▶ _YOUR TASK_
Would you please retype, exactly, the lines of the listing below between the line with "Vải Áo Dài Vẽ Tay Hoa Sen Kiểu" and the line with "Vải Áo Dài Vẽ Tay Hoa Sen Thiết", inclusive?

▶ _PROVIDED DATA_

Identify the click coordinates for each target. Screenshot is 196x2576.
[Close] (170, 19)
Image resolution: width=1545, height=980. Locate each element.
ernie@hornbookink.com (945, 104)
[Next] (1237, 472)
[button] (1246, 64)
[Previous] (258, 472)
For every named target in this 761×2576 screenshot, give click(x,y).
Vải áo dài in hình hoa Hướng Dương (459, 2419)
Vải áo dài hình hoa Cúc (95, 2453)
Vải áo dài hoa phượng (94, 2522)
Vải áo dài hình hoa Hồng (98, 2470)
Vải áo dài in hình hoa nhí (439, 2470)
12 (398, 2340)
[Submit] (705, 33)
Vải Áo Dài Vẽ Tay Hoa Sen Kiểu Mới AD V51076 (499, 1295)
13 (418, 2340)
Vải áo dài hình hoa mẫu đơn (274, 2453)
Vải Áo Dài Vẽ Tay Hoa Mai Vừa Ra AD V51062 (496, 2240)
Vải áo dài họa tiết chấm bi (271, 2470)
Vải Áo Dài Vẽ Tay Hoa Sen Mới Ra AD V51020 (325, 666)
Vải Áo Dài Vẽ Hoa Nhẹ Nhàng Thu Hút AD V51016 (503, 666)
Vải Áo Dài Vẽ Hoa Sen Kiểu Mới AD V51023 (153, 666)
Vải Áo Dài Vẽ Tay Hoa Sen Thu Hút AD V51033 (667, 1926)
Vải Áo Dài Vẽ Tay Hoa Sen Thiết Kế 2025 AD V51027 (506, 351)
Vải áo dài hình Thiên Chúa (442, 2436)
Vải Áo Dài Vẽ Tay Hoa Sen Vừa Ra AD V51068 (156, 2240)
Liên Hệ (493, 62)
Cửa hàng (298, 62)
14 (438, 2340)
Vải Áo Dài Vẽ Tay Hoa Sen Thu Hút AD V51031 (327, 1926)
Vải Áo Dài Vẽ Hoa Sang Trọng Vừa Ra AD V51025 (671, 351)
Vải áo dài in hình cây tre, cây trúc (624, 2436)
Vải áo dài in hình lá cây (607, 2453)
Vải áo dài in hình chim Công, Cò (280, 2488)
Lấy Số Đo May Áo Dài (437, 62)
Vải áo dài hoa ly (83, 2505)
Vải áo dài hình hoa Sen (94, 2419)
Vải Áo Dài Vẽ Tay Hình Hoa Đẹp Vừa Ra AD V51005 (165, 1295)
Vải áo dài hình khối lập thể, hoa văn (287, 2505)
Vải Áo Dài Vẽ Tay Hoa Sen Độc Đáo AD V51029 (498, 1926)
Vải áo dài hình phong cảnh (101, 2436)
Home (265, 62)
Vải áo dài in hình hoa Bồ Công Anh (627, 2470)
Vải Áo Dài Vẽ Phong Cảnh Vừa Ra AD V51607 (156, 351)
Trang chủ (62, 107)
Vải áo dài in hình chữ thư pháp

▶ _SOLUTION TO THIS TASK_
Vải Áo Dài Vẽ Tay Hoa Sen Kiểu Mới AD V51076 (499, 1295)
13 (418, 2340)
Vải áo dài hình hoa mẫu đơn (274, 2453)
Vải Áo Dài Vẽ Tay Hoa Mai Vừa Ra AD V51062 (496, 2240)
Vải áo dài họa tiết chấm bi (271, 2470)
Vải Áo Dài Vẽ Tay Hoa Sen Mới Ra AD V51020 (325, 666)
Vải Áo Dài Vẽ Hoa Nhẹ Nhàng Thu Hút AD V51016 (503, 666)
Vải Áo Dài Vẽ Hoa Sen Kiểu Mới AD V51023 (153, 666)
Vải Áo Dài Vẽ Tay Hoa Sen Thu Hút AD V51033 (667, 1926)
Vải Áo Dài Vẽ Tay Hoa Sen Thiết Kế 2025 AD V51027 (506, 351)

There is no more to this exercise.